On January 22, 2007, Plaintiff left on a medical leave of absence and began receiving benefits under Pfizer's SCP. SUF ¶¶ 19 22. Said policy is intended to ease the financial impact on employees when a qualified disability occurs and its requirements are met, while also facilitating a return to productive service. SUF ¶ 21. Under the SCP, a claim cannot be denied unless it is reviewed and certified by a company physician. Id. If the information received by the company physician does not confirm or support the alleged illness or injury, the company may require additional medical opinions or evaluations to further evaluate the claim. Id. As such, the company physician may refer the employee to a specialized medical professional for further evaluation. Id. The benefit eligibility is based on the documents submitted by the employee's health case provider and any additional third party opinions. Id. If the claim is deemed valid, the benefit will be approved for a specific period of time. Id.
On February 15, 2007, Pfizer finalized its investigation into Plaintiff's allegations and concluded that there was insufficient evidence to substantiate her claims of sexual harassment. SUF ¶ 20. Notwithstanding, Pfizer informed Plaintiff that corrective measures would be taken and, on January 22, 2007, returned Torres to his regular Document Support position at the manufacturing area and scheduled him to work on the first shift, while Plaintiff would continue working on the second shift as a Packaging Operator. Id.

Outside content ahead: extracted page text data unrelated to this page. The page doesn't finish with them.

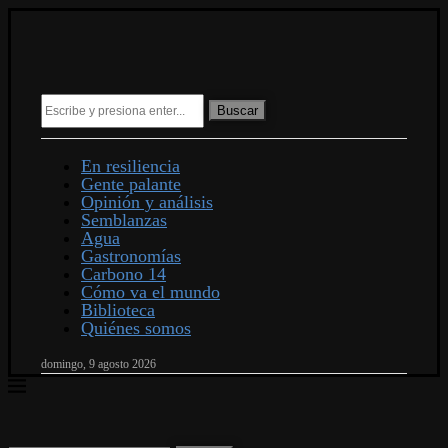
Buscar
En resiliencia
Gente palante
Opinión y análisis
Semblanzas
Agua
Gastronomías
Carbono 14
Cómo va el mundo
Biblioteca
Quiénes somos
domingo, 9 agosto 2026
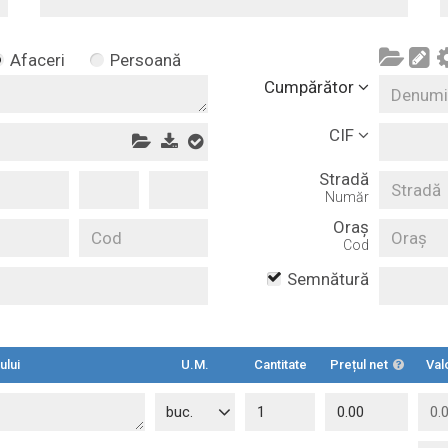
Afaceri
Persoană
Cumpărător
CIF
Stradă
Număr
Oraș
Cod
Semnătură
ului
U.M.
Cantitate
Prețul net
Val
buc.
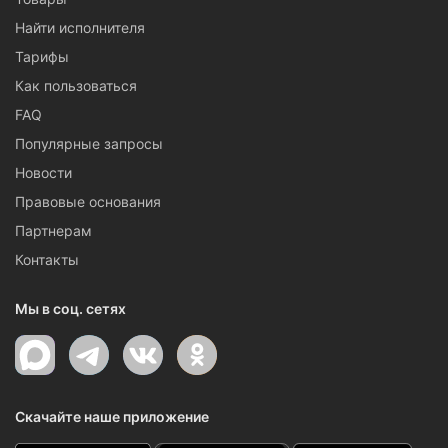
Найти исполнителя
Тарифы
Как пользоваться
FAQ
Популярные запросы
Новости
Правовые основания
Партнерам
Контакты
Мы в соц. сетях
Скачайте наше приложение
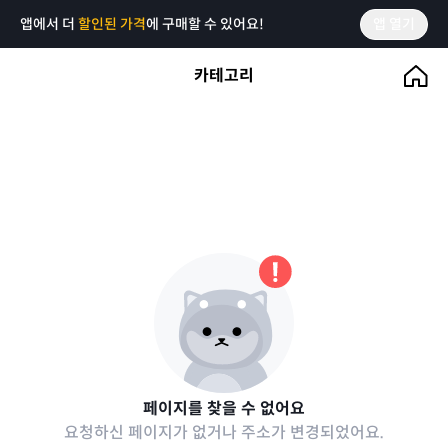
앱에서 더
할인된 가격
에 구매할 수 있어요!
앱 열기
카테고리
페이지를 찾을 수 없어요
요청하신 페이지가 없거나 주소가 변경되었어요.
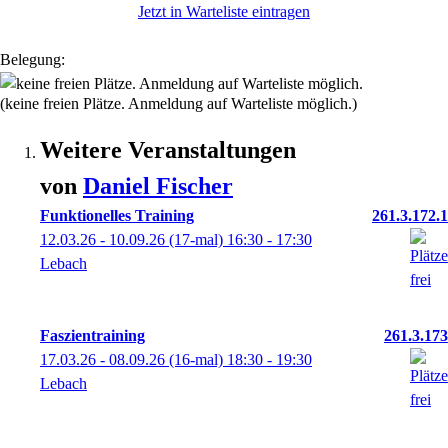
Jetzt in Warteliste eintragen
Belegung:
(keine freien Plätze. Anmeldung auf Warteliste möglich.)
Weitere Veranstaltungen
von
Daniel
Fischer
Funktionelles Training
261.3.172.1
12.03.26 - 10.09.26
(17-mal)
16:30
- 17:30
Lebach
Faszientraining
261.3.173
17.03.26 - 08.09.26
(16-mal)
18:30
- 19:30
Lebach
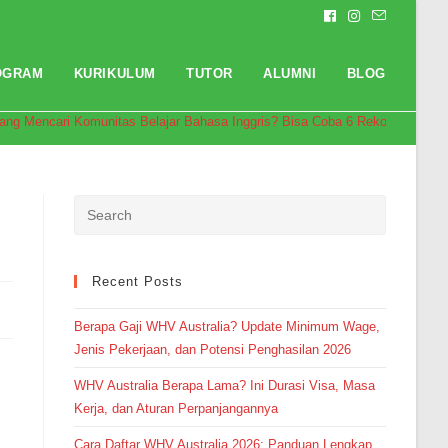
OGRAM
KURIKULUM
TUTOR
ALUMNI
BLOG
ang Mencari Komunitas Belajar Bahasa Inggris? Bisa Coba 6 Rekomendasi Be
Recent Posts
Berapa Gaji WHV Australia? Update Minimum Wage,
Jenis Pekerjaan, dan Potensi Penghasilan 2026
WHV Australia Berapa Lama? Ini Durasi Visa, Masa
Kerja, dan Aturan Perpanjangannya
Cara Daftar WHV Australia 2026: Panduan Lengkap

Plaintiff was informed of the results of Pfizer's investigation on April 30, 2007, since she had been on medical leave. Id.
On February 23, 2007, Plaintiff was notified that her benefits under the SCP policy were approved until March 5, 2007. SUF ¶ 23. In the interim, on February 27, 2007, Plaintiff filed a complaint at the EEOC. SUF ¶ 24. On March 2007, Plaintiff requested an extension of her benefits under Pfizer's SCP. SUF ¶ 25. Pfizer's Medical Department determined that the continuation of her benefits was not justified past March 31, 2007 and, as such, she was referred to an independent psychiatrist, Dr. Rivera-Mass, for a medical evaluation. Id. On March 27, 2007, Plaintiff was evaluated by Dr. Rivera-Mass, who rendered an Independent Psychiatric Evaluation concluding that Plaintiff was able to return to work as long as she and Torres were placed in different shifts and would have no contact. SUF ¶ 26; ARF ¶ 63. Pfizer paid Dr. Rivera-Mass' fees. Id. Dr. Rivera-Mass did not review Plaintiff's medical records. Id.
After April 30, 2007, Pfizer notified Plaintiff that she was not eligible to continue receiving disability benefits under its SCP. SUF ¶ 27-28. However, taking into consideration that Plaintiff's physician had recommended rest, Plaintiff was advised she would continue to receive benefits under SINOT. SUF ¶¶ 27-28. On July 5, 2007, Plaintiff requested reconsideration of Pfizer's decision to discontinue benefits. SUF ¶ 29. Upon review of Plaintiffs record, and the recommendation of the Independent Medical Examiner, Pfizer upheld its prior decision and notified Plaintiff on July 18, 2007. Id. Plaintiff never returned to work. ARF ¶ 34. On July 18, 2007, Plaintiff filed the instant suit. SUF ¶ 30.
Considering the above mentioned facts, this Court will now address Pfizer's request for summary judgment on Plaintiff's sexual harassment claim.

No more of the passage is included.